Speaking at a hearing on a lawsuit brought by two journalists, U.S. District Judge Rosemary Collyer repeatedly questioned government lawyers whether national security concerns outweigh a citizen’s right to know if he is being targeted for assassination or challenge his designation as a terrorist.

“Are you saying a U.S. citizen in a war zone has no constitutional rights?” Collyer asked Justice Department attorney Stephen Elliott during the hearing, according to the Washington Post. “If a U.S. person is intentionally struck by a drone from the U.S., does that person have no constitutional rights to due process . . . no notice, anything?”

The legal boundaries of the government’s authority to kill American citizens suspected of terrorist activity overseas have remained murky since the rise of U.S. ­targeted-killing program after the 9/11 attacks.

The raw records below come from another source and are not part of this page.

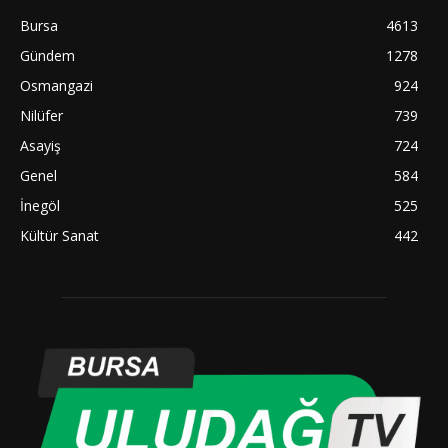
Bursa
4613
Gündem
1278
Osmangazi
924
Nilüfer
739
Asayiş
724
Genel
584
İnegöl
525
Kültür Sanat
442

Like the Obama administration, the Trump administration claims it has the constitutional authority to carry out extrajudicial killings of U.S. citizens who present a “continued and imminent threat” and are members of groups against whom Congress has authorized military force. Many civil liberties groups say targeted killings of U.S. citizens abroad violate constitutional rights to a trial and due process.

The most well-known of such targeted killings is the case of U.S.-born Anwar al-Awlaki, the al-Qaeda propagandist and recruiter who was killed by a U.S. drone strike in Yemen in 2011. Collyer is deeply familiar with the case: In 2014, she dismissed a lawsuit brought by Awlaki’s father on procedural grounds.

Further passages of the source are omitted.